To Be Optimal or Not in Test-Case Prioritization

Dan Hao, Lu Zhang, Lei Zang, Yanbo Wang, Xingxia Wu, Tao Xie

Research output: Contribution to journalArticle

Abstract

Software testing aims to assure the quality of software under test. To improve the efficiency of software testing, especially regression testing, test-case prioritization is proposed to schedule the execution order of test cases in software testing. Among various test-case prioritization techniques, the simple additional coverage-based technique, which is a greedy strategy, achieves surprisingly competitive empirical results. To investigate how much difference there is between the order produced by the additional technique and the optimal order in terms of coverage, we conduct a study on various empirical properties of optimal coverage-based test-case prioritization.

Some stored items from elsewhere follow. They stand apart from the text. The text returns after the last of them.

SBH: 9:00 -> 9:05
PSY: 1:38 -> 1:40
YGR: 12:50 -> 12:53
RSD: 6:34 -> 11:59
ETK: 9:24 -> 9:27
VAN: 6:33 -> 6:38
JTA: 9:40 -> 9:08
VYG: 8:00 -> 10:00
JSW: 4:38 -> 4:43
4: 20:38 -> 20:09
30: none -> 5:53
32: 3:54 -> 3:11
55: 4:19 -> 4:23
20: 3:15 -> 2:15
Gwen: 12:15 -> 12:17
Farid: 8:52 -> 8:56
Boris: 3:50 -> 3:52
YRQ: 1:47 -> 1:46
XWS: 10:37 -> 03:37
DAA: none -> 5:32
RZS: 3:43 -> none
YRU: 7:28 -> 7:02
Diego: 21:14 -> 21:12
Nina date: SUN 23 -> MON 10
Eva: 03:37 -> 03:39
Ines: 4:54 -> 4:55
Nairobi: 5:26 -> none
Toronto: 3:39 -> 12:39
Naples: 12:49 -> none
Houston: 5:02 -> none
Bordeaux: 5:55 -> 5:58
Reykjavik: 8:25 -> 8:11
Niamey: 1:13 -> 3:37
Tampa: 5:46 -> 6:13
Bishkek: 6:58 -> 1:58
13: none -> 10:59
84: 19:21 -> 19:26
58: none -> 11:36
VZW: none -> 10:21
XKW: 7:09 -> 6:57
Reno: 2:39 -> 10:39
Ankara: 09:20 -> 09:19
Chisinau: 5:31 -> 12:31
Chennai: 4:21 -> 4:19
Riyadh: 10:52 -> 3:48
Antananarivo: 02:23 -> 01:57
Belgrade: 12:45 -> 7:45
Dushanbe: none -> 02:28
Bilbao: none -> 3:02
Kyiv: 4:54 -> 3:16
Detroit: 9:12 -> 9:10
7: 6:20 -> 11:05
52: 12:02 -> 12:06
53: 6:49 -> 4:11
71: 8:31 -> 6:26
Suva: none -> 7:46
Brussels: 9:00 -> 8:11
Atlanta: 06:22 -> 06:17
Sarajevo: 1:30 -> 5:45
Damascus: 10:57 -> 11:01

To enable us to achieve the optimal order in acceptable time for our object programs, we formulate optimal coverage-based test-case prioritization as an integer linear programming (ILP) problem. Then we conduct an empirical study for comparing the optimal technique with the simple additional coverage-based technique. From this empirical study, the optimal technique can only slightly outperform the additional coverage-based technique with no statistically significant difference in terms of coverage, and the latter significantly outperforms the former in terms of either fault detection or execution time. As the optimal technique schedules the execution order of test cases based on their structural coverage rather than detected faults, we further implement the ideal optimal test-case prioritization technique, which schedules the execution order of test cases based on their detected faults. Taking this ideal technique as the upper bound of test-case prioritization, we conduct another empirical study for comparing the optimal technique and the simple additional technique with this ideal technique. From this empirical study, both the optimal technique and the additional technique significantly outperform the ideal technique in terms of coverage, but the latter significantly outperforms the former two techniques in terms of fault detection. Our findings indicate that researchers may need take cautions in pursuing the optimal techniques in test-case prioritization with intermediate goals.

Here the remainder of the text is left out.